Мне было хорошо в бараке: запах человеческого пота, кофейный аромат и жареное сало создавали приятную умиротворяющую атмосферу. Я принялся смаковать маленькими глотками кофе, чувствуя, как постепенно мною овладевает усталость. Но я не мог позволить себе расслабиться, нужно было действовать: я встряхнулся, встал и пошел к двери. Кандолас стоял там и, прислонившись к косяку окна, курил. Он явно ждал меня и, когда я подошел поближе, заговорщически шепнул, как бы продолжая начатый разговор:
— Bueno[12]. Я знаю, вы свой. Мы вынуждены саботировать.
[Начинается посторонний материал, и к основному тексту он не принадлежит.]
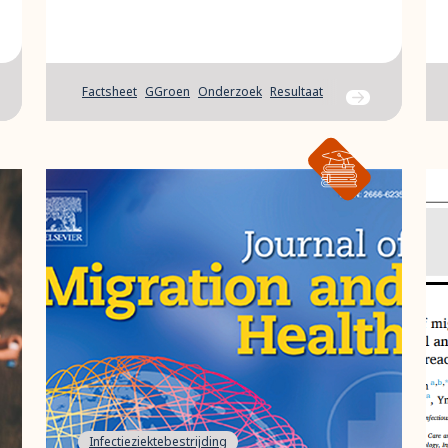
Factsheet
GGroen
Onderzoek
Resultaat
ar bericht
Ga naar bericht
Infectieziektebestrijding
Нельзя забывать, что работаем на немцев, на нацистов. Многие уже догадываются и начинают возмущаться, считая, что прежде всего виноваты мы сами. Bueno, патрон…
Я знал, что Кандолас был хитер, сообразителен и немало повидал в жизни. И если бы не его задиристость и отлынивание от работы, он был бы даже для меня интересен. Но Кандолас все время хвастался, что пропивает зарплату и развращает девиц, которые приходят из близлежащих деревень, чтобы получить работу на обогатительной. Доходили до меня слухи и о кражах.
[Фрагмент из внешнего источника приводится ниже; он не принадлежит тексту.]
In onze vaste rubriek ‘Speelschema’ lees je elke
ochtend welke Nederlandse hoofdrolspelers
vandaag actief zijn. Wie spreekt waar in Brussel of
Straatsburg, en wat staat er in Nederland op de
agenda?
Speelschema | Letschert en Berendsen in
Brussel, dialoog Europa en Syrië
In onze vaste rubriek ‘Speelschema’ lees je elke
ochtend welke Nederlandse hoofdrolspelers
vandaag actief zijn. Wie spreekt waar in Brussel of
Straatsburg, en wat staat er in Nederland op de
Я смело взглянул в его большие и, надо сказать, добрые глаза, воспаленное, припухшее лицо и опять ничего не ответил; однако слова Кандоласа стряхнули мою сонливость и заставили задуматься. Я вернулся в барак, чтобы осмыслить услышанное. Что правда, то правда: мы работали здесь, чтобы создавалось ненавистное всем оружие, оружие для боен, ненавистные силы подавления. Что говорить, это, конечно, не стоило и секунды, проведенной нами без сна, не стоило нашего нервного напряжения, не стоило такой безумной затраты сил.
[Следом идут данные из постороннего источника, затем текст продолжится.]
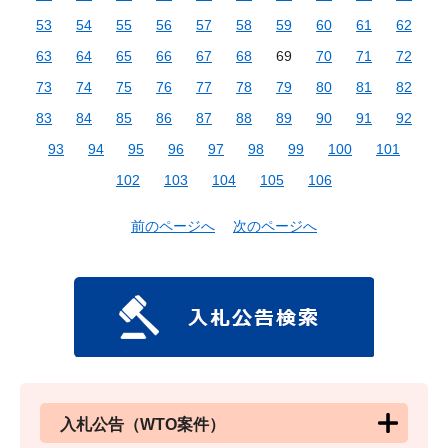
53
54
55
56
57
58
59
60
61
62
63
64
65
66
67
68
69
70
71
72
73
74
75
76
77
78
79
80
81
82
83
84
85
86
87
88
89
90
91
92
93
94
95
96
97
98
99
100
101
102
103
104
105
106
前のページへ
次のページへ
入札公告（WTO案件）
Но сам рудник — творение наших рук и нашего мозга, — который, как нам казалось, не был связан со смертоносным оружием, угрожавшим каждому, был рожден в муках и радости. Это было живое существо. А добытое из его чрева черное золото переставало нас интересовать, как только по рельсам уходило за пределы концессии. И, без сомнения, никто из нас всерьез не задумывался ни над тем, чем вынужден был заниматься, ни над тем, какие плоды приносил его труд. Только в те дни, когда немцы появлялись на руднике, как всегда без предупреждения, мы, технический персонал, чувствовали беспокойство, и это странное беспокойство передавалось всем остальным.
Чуть позже, выйдя из барака и оставшись наедине с самим собой, я понял ту неприглядную роль, которую играл, не отдавая себе в том отчета. На востоке уже разгорался день. Ветер гнал прочь опавшие листья каштана. По мере того как рассветало, ряды невзрачных домов обретали форму и плотность, и, сверкая, искрилась окаймленная ивами излучина реки. Из северной галереи выходила ночная смена и с непогашенными газометрами шла по мосту. Я стоял на холме, возвышавшемся над местностью, ветер рвал мои брюки. Я смотрел на рудник, как будто видел его впервые, и видел в истинном, неприкрытом, абсурдном виде. Теперь, спустя два года, я осознавал, что он чужой. Мне захотелось довести до конца разговор, начатый Кандоласом, хотя этот бездельник был мне неприятен. Надо признать, что его намеки хоть и не сразу, но все же стали до меня доходить. Я пошел к бараку, отбросив всякие колебания. У двери я задержался, вслушиваясь в долетавшие до меня обрывки разговора, перемежавшиеся долгими паузами, во время которых барак погружался в тишину.